I’m not a pilot, but being a parent these days often feels like flying a jumbo jet blindfolded. Common sense and a wider perspective can sometimes get lost. Making sure Cecilia understands the logic and can solve a multi-step word problem at 7:30 on a Wednesday night can suddenly seem like a very critical thing. Emotions might get heightened.
So much of modern parenting feels like it’s focused solely on raising high achievers to earn high salaries. Is that really the raison d’etre for having children? One of my Dad goals for 2019 is to not get crazy tunnel vision on hyper achievement. Yes, of course, school is really important. But achievement alone doesn’t guarantee happiness. That’s on thing reality TV can teach us. I want to make sure the girls understand there are many ways to define success and many ways to have a meaningful life.
I’m sure there’s a Netflix show out there to explain all this to them…
As much as I love Ken Forkish’s Flour Water Salt Yeast for making bread, I just never latched onto his pizza book in quite the same way. Maybe it was because I bought them so close together. Or maybe the detailed instructions felt like too much for a Friday night dinner (They really aren’t). It didn’t make sense, but either way, the book made its way to the basement shelves and stayed there.
This week, I’m giving it another shot with his 48-72 hour dough. So far, so good. The process is very similar so far to FWSY. The dough came together quickly without all the folding, just a countertop rise, shaping and into the fridge. Why did I think this was complicated?
It’s January. The gym is crowded. Everyone is making a smoothie. My feeds are clogged with resolutions and fitness ads. If you are looking to start a new running routine, or return to an old one after the holidays, here are the 4 things that I’ve seen work the best to get the run streak started and keep it going through the end of the year.

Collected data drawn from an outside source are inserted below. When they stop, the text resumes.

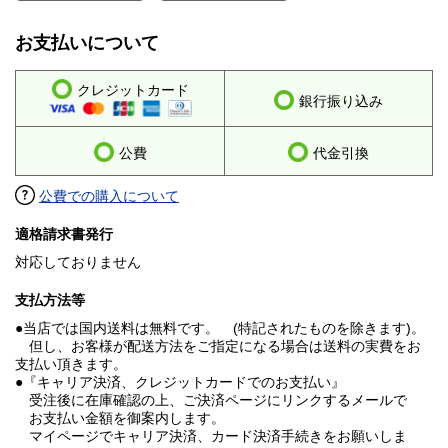
お支払いについて
クレジットカード
銀行振り込み
公費
代金引換
公費での購入について
適格請求書発行
対応しておりません
支払方法等
●当店では国内送料は無料です。 (特記されたものを除きます)。
但し、お客様が配送方法をご指定になる場合は送料の実費をお
支払い頂きます。
●『キャリア決済、クレジットカードでのお支払い』
受注後に在庫確認の上、ご決済ページにリンクするメールで
お支払い金額を御案内します。
マイページでキャリア決済、カード決済手続きをお願いしま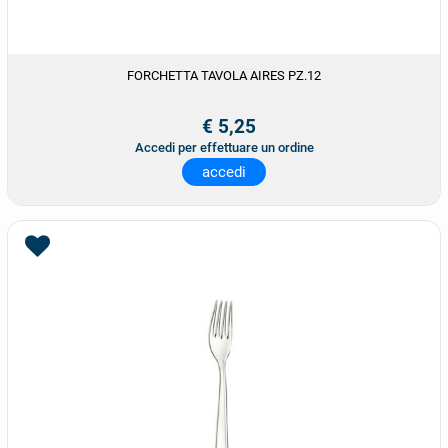
FORCHETTA TAVOLA AIRES PZ.12
€ 5,25
Accedi per effettuare un ordine
accedi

We undecorated (de-decorated?) the tree Friday night. The Christmas cookie tin is now just crumbs. I packed up vacation Dad and brought out the daily tasks white boards. It feels like 2019 is now officially open for business.

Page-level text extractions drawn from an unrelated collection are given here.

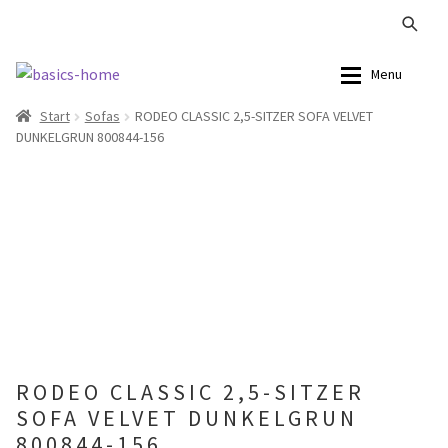
Zur
Zum
Menu
Navigation
Inhalt
Start
Sofas
RODEO CLASSIC 2,5-SITZER SOFA VELVET
springen
springen
Alle Produkte
Alle Produkte
DUNKELGRUN 800844-156
Kataloge Landhaus
Sofas
Kataloge Massivholz
Stühle
Kataloge Trends
Tische
Summer Sale
Aufbewahrung
Accessoires
RODEO CLASSIC 2,5-SITZER
SOFA VELVET DUNKELGRUN
Lampen
800844-156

Three days of school, a basketball practice, some frustration over math homework, and Ally trying to cut table-side deals about how much broccoli she actually has to eat made the holiday halo fade faster than an iPad’s charge on the Jersey turnpike.
We talked about accountability and resolutions at dinner this week. Everyone has lots of goals and aspirations for 2019. I asked if they wanted to go public with their #1 goal as other people knowing might help them stay focused and achieve it after the excitement of the initial moment has passed.
Cecilia: Get an appreciation certificate at school.
Allison: Shut the door when she uses the bathroom.
I can support both of those.
When you sign up for a race in New England, you really never know what you are going to get. It could be mid-40’s in June or mid-60’s in January. It keeps you on your toes. It wasn’t quite 60 degrees, but it was way, way warmer for this New Year’s Day 5k versus last year’s version.
Last year, I struggled to pin my bib through six layers of clothes and had icicles hanging from my ears by the end. This year, I was quite comfortable in shorts and a t-shirt. The hill in the first mile? Yeah, that didn’t change.
According to my best Insta block, my life in 2018 consisted mostly of pizza, baked goods, Dash, trombones and musicals. Throw in running and I think that about covers it. Damn you algorithms!
Given all the chaos going on in the wider world, life was remarkably placid for us in 2018. For the first in three years there were no unexpected ER trips or hospital stays. No staying up late deep Googling obscure diseases or symptoms. Gotta admit it was a nice change of pace.
There was a lot of baking. And musicals. And breakfast buffets. And kitchen dance parties.
Like each Olympiad, as we tucked the girls in on Christmas night, they declared it the best Christmas ever. Quick pause for a parent high-five!
I woke up the next morning to find them downstairs, surrounded by their new presents, fervently cutting up styrofoam and cardboard. I started to ask what they were doing cutting up my good styrofoam and not playing with any of their new presents, but stopped. They were clearly having fun.
There are so many expectations these days of both parents and kids that simple, spontaneous joy often feels like the first thing to go. So, I embraced vacation Dad, listened to the course grind of the scissors, and started the coffee.